__REQUIRED WORK__
Word for word, reproduce all entries below, leaving every picture out.

__TASK DATA__

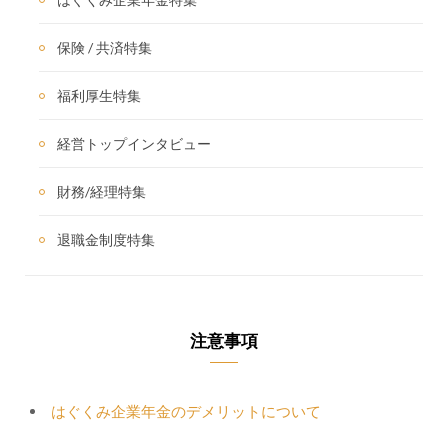
保険 / 共済特集
福利厚生特集
経営トップインタビュー
財務/経理特集
退職金制度特集
注意事項
はぐくみ企業年金のデメリットについて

__ANSWER TO THIS TASK__
保険 / 共済特集
福利厚生特集
経営トップインタビュー
財務/経理特集
退職金制度特集
注意事項
はぐくみ企業年金のデメリットについて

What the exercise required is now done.